Probably the best thing about this year's schedule is the ability to gauge the freshman's (and other players) progress. We saw in the first game that our freshmen were not ready to play big minutes against a top twenty-five team. Most aren't. I suspect that will change as the year goes on due to the quality of our freshmen and the availability of playing time.

In the next three games Syracuse's freshmen are going to get a lot of playing time, and more importantly, a lot of practice time. As for how much improvement occurs, I believe we will get a very clear indication when Syracuse plays Arkansas. Those freshmen who play more against Arkansas than they did against San Diego are likely to have improved. Anybody who remains on the end of the bench is likely struggling to adjust to the college game.

This schedule should give as clear an indication of player progress as you can get without actually being at the practices. So I figure this is a good time to make a few guesses as to how things will turn out.

The way I see it, there are going to be two major battle for minutes.

The first is Coleman vs. Kieta. I cant imagine Christmas not getting his fair share of playing time. He simply provides a presence and level of athleticism that Syracuse isn't going to get anywhere else. Because Christmas is going to demand a lot of minutes, only one of Coleman and Kieta will get significant playing time. Not both. There just isn't room in the rotation for both. My guess here is that Kieta gets most of the significant playing time early with Coleman catching up to him and eventually surpassing him as the season goes on. Coleman is better suited to Big East play than Kieta is, and in the end will be just too talented to sit. Kieta will be valuable when the other two are battling freshman and sophomore inconsistency, but by March I dont think we see him in the second half of close games.

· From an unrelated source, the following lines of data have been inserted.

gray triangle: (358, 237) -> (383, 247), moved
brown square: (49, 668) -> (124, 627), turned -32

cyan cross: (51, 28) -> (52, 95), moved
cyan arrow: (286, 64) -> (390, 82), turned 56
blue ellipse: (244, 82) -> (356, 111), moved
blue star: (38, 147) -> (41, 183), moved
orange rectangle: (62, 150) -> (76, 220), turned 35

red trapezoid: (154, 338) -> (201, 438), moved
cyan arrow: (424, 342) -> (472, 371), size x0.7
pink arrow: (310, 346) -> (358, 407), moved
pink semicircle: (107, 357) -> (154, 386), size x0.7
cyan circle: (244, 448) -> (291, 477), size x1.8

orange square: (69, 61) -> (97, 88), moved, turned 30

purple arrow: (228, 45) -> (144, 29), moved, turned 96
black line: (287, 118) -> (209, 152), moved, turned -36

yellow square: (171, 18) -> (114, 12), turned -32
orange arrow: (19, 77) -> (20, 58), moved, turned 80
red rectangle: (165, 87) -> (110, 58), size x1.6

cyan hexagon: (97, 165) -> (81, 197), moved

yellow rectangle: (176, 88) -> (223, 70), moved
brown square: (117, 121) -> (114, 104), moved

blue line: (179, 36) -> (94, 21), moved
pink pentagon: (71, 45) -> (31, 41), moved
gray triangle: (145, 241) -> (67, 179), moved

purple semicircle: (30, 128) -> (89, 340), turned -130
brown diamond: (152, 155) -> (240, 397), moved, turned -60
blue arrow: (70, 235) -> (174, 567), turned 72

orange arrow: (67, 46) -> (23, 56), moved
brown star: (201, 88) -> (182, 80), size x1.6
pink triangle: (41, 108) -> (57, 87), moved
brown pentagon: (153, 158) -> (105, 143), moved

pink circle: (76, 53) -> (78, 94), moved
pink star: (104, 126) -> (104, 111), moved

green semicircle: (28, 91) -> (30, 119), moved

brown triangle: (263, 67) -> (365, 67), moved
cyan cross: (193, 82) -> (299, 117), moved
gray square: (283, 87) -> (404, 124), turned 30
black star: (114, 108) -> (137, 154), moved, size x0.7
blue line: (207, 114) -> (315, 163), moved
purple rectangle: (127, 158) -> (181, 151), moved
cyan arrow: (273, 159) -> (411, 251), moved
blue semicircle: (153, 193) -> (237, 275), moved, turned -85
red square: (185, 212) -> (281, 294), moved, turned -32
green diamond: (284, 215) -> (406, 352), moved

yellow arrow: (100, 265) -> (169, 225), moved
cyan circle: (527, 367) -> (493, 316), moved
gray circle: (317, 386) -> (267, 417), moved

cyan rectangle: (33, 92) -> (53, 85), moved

The second is Cooney vs. Grant. Southerland seems to be able to play shooting guard, but I dont see that as ideal in any respect. First of all we are going to need Southerland to log a lot of minutes at the forward position. Second, even though Southerland is long, he not quick enough laterally to play at the top of the zone. Length is important but not everything, if it was Sean Williams would have started over Onuaku. Still, I can see Syracuse making it work, if the trade off is good enough. To me, that trade off will have to be Grant shaping up as a far better player than Cooney. If Cooney is not ready to contribute but Grant can give twenty or so good minutes a game that may necessitate giving Southerland Cooney's guard minutes and giving Grant the forward minutes that were slated to go to Southerland. My guess here is that Cooney wins the playing time battle and Grant is relegated to the deep bench.

When its all said and done and Syracuse is battling in a close game in March, my guess is the rotation will be Carter-Williams and Triche logging the vast majority of minutes at the guard positions with Cooney spelling them. Southerland and Fair logging the majority of minutes at the forward positions with Christmas spelling them. Then Christmas playing a good chunk of time at Center along with Coleman. Kieta and Grant, although athletic, talented and able to help in certain situations will be mostly watching from the bench.

Of course at this stage its very hard to be sure of anything. Which is why the next three games should be so much fun.
 
Yep, I realize that, which is why my guess was and is, that he will beat out Grant for playing time.

Beating out Grant for PT is a given just based on position numbers.

Sent from my DROIDX using Tapatalk 2
 
Next few games will be interesting, but against smaller teams, I think JB will tend to run smaller/faster rotations. That means a lot of time for JS/CJF at the forwards spots, andRak in the middle. He's already showing signs of being the elite shot-blocker we thought he could be. And there's even a little low-post offense for good measure.

As far as the Coleman/Keita analysis, you're spot on. Right now, Keita is more productive (still with granite hands). But as the season progresses, Coleman will start to take over the 5 minutes against conference-level frontlines. He'll get his feat set to draw charges, pass out of the doubleteams, work the high low, hit Rak or JS on the pick and roll, and his soft touch around the rim will start paying dividends. He already knows all these things ... just not enough practice or court time.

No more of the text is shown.